» **What needs to be done**
Look through the data below, tally the lines where "суставов" occurs, and write the total alone.

» **Material for this exercise**
####

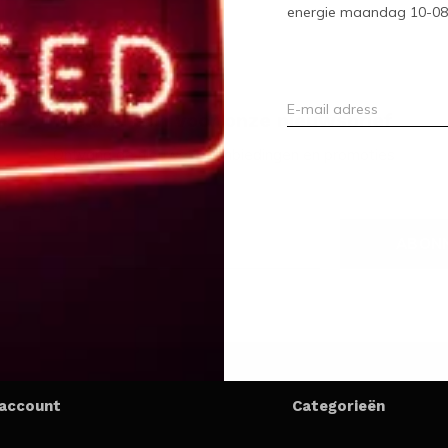
energie maandag 10-08-2
Meld je aan voor onze nieuwsbrief
Ontvang de nieuwste aanbiedingen en promoties
ABON
 account
Categorieën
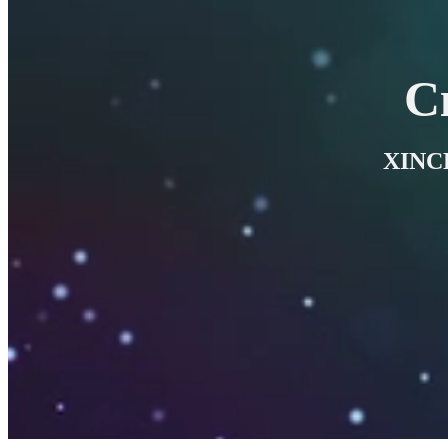
С
XINC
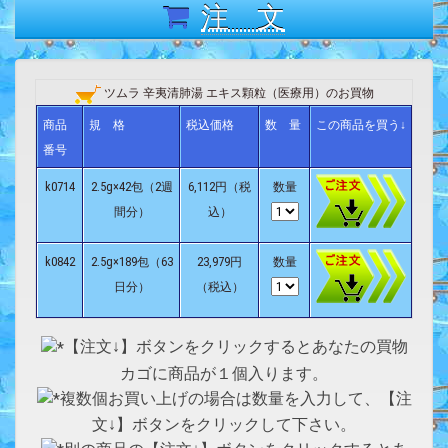
注 文
ツムラ 辛夷清肺湯 エキス顆粒（医療用）のお買物
商品
規 格
税込価格
数 量
この商品を買う↓
番号
k0714
2.5g×42包（2週
6,112円（税
数量
間分）
込）
k0842
2.5g×189包（63
23,979円
数量
日分）
（税込）
【注文↓】ボタンをクリックするとあなたの買物
カゴに商品が１個入ります。
複数個お買い上げの場合は数量を入力して、【注
文↓】ボタンをクリックして下さい。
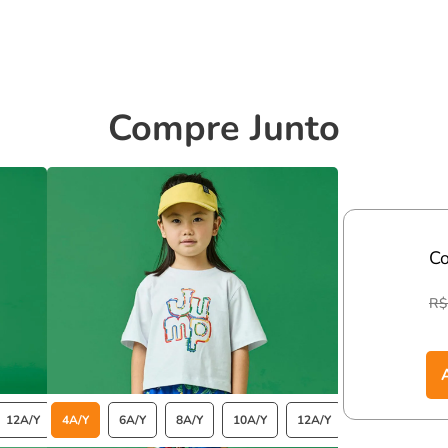
ar com a aparência do tecido.
Compre Junto
esistência e estrutura.
nfortável e estilosa, pronto para aproveitar o verão.
C
R$
12A/Y
4A/Y
14A/Y
6A/Y
8A/Y
10A/Y
12A/Y
14A/Y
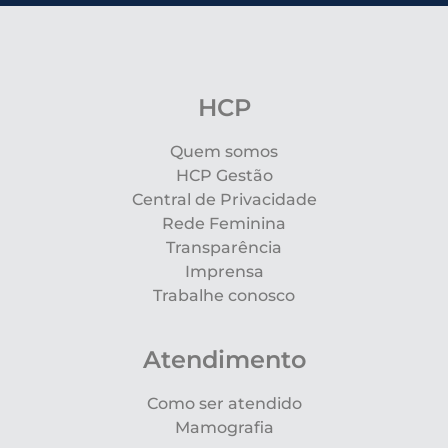
HCP
Quem somos
HCP Gestão
Central de Privacidade
Rede Feminina
Transparência
Imprensa
Trabalhe conosco
Atendimento
Como ser atendido
Mamografia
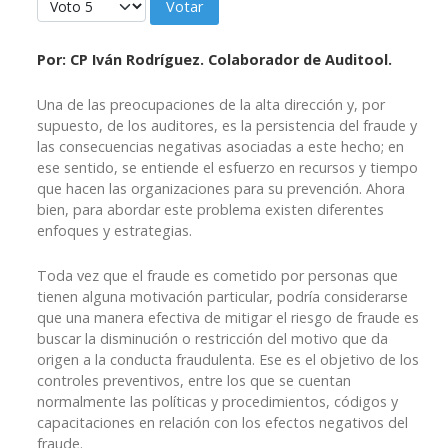
Por: CP Iván Rodríguez. Colaborador de Auditool.
Una de las preocupaciones de la alta dirección y, por
supuesto, de los auditores, es la persistencia del fraude y
las consecuencias negativas asociadas a este hecho; en
ese sentido, se entiende el esfuerzo en recursos y tiempo
que hacen las organizaciones para su prevención. Ahora
bien, para abordar este problema existen diferentes
enfoques y estrategias.
Toda vez que el fraude es cometido por personas que
tienen alguna motivación particular, podría considerarse
que una manera efectiva de mitigar el riesgo de fraude es
buscar la disminución o restricción del motivo que da
origen a la conducta fraudulenta. Ese es el objetivo de los
controles preventivos, entre los que se cuentan
normalmente las políticas y procedimientos, códigos y
capacitaciones en relación con los efectos negativos del
fraude.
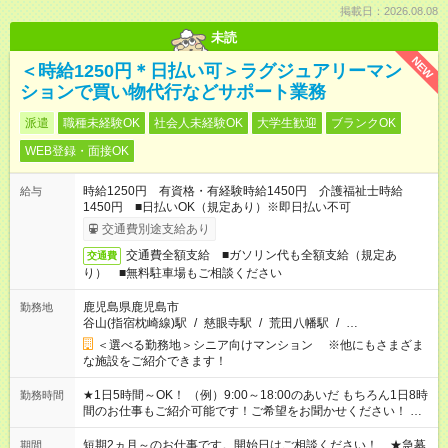
掲載日：2026.08.08
未読
NEW
＜時給1250円＊日払い可＞ラグジュアリーマン
ションで買い物代行などサポート業務
派遣
職種未経験OK
社会人未経験OK
大学生歓迎
ブランクOK
WEB登録・面接OK
時給1250円 有資格・有経験時給1450円 介護福祉士時給
給与
1450円 ■日払いOK（規定あり）※即日払い不可
交通費別途支給あり
交通費全額支給 ■ガソリン代も全額支給（規定あ
交通費
り） ■無料駐車場もご相談ください
鹿児島県鹿児島市
勤務地
谷山(指宿枕崎線)駅
/
慈眼寺駅
/
荒田八幡駅
/
…
＜選べる勤務地＞シニア向けマンション ※他にもさまざま
な施設をご紹介できます！
★1日5時間～OK！ （例）9:00～18:00のあいだ もちろん1日8時
勤務時間
間のお仕事もご紹介可能です！ご希望をお聞かせください！ ★
家庭の都合でお休みが必要な場合も遠慮なくご相談ください。
※週最低15時間以上の勤務が必要です
短期2ヵ月～のお仕事です。開始日はご相談ください！ ★急募
期間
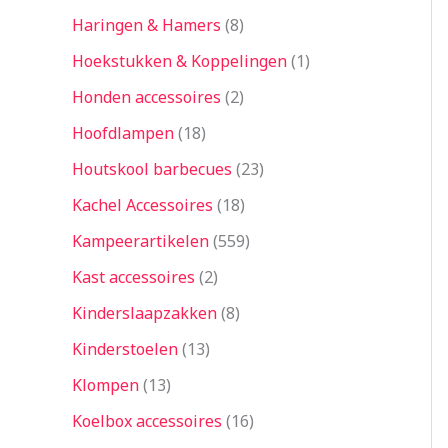
Haringen & Hamers
8
Hoekstukken & Koppelingen
1
Honden accessoires
2
Hoofdlampen
18
Houtskool barbecues
23
Kachel Accessoires
18
Kampeerartikelen
559
Kast accessoires
2
Kinderslaapzakken
8
Kinderstoelen
13
Klompen
13
Koelbox accessoires
16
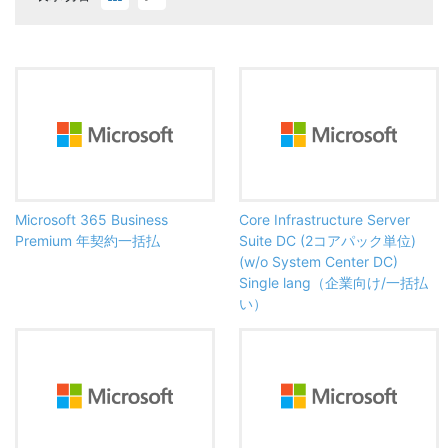
Microsoft 365 Business
Core Infrastructure Server
Premium 年契約一括払
Suite DC (2コアパック単位)
(w/o System Center DC)
Single lang（企業向け/一括払
い）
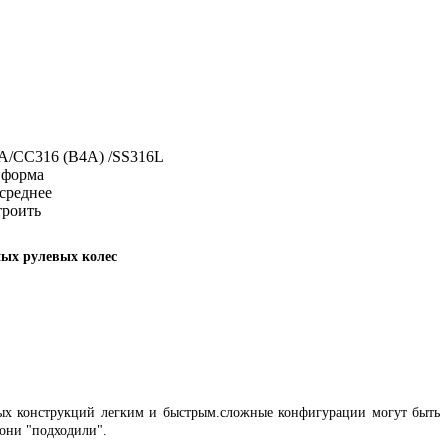
А/СС316 (В4А) /SS316L
 форма
среднее
роить
ых рулевых колес
ных конструкций легким и быстрым.сложные конфигурации могут быть
 они "подходили".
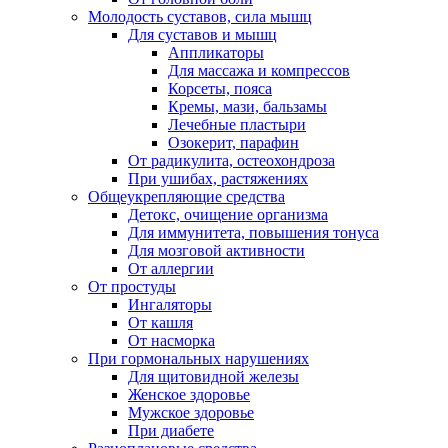
Молодость суставов, сила мышц
Для суставов и мышц
Аппликаторы
Для массажа и компрессов
Корсеты, пояса
Кремы, мази, бальзамы
Лечебные пластыри
Озокерит, парафин
От радикулита, остеохондроза
При ушибах, растяжениях
Общеукрепляющие средства
Детокс, очищение организма
Для иммунитета, повышения тонуса
Для мозговой активности
От аллергии
От простуды
Ингаляторы
От кашля
От насморка
При гормональных нарушениях
Для щитовидной железы
Женское здоровье
Мужское здоровье
При диабете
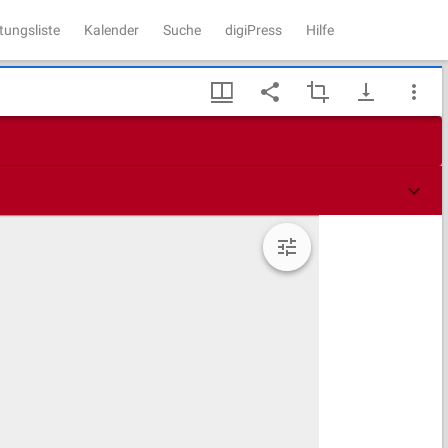
tungsliste
Kalender
Suche
digiPress
Hilfe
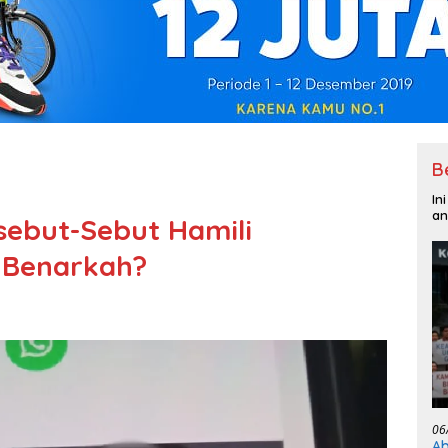
B
In
an
sebut-Sebut Hamili
 Benarkah?
06
Ab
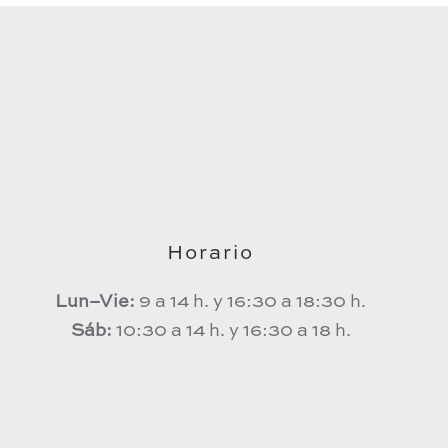
Horario
Lun–Vie:
9 a 14 h. y 16:30 a 18:30 h.
Sáb:
10:30 a 14 h. y 16:30 a 18 h.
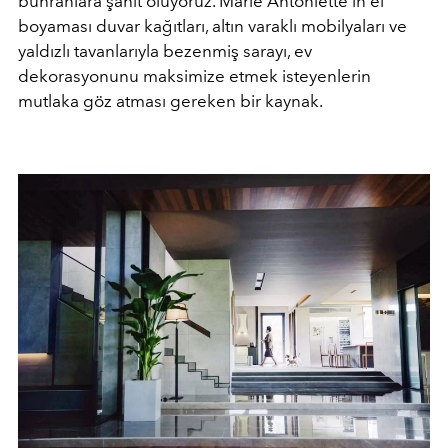
buhranlara şahit oluyoruz. Marie Antoniette’in el
boyaması duvar kağıtları, altın varaklı mobilyaları ve
yaldızlı tavanlarıyla bezenmiş sarayı, ev
dekorasyonunu maksimize etmek isteyenlerin
mutlaka göz atması gereken bir kaynak.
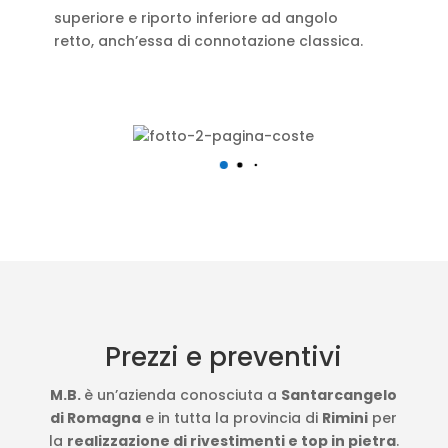
superiore e riporto inferiore ad angolo
retto, anch’essa di connotazione classica.
Prezzi e preventivi
M.B.
è un’azienda conosciuta a
Santarcangelo
di Romagna
e in tutta la provincia di
Rimini
per
la
realizzazione di rivestimenti e top in pietra
.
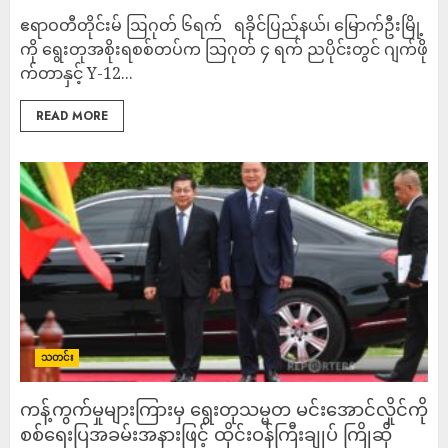
‎ဧရာဝတီတိုင်းမ် ‎ဩဂုတ် ၆ရက် ‎ ‎ ရခိုင်ပြည်နယ်၊ မြောက်ဦးမြို့
ကို ရွေးတုအစိုးရစစ်တပ်က သြဂုတ် ၄ ရက် ညပိုင်းတွင် ဂျက်ဖို
က်တာနှင့် Y-12...
READ MORE
သတင်း
ကန့်ကွက်မှုများကြားမှ ရွေးတုသမ္မတ မင်းအောင်လှိုင်ကို
စစ်ရေးပြအခမ်းအနားဖြင့် ထိုင်းဝန်ကြီးချုပ် ကြိုဆို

####

» **Solved exercise**
2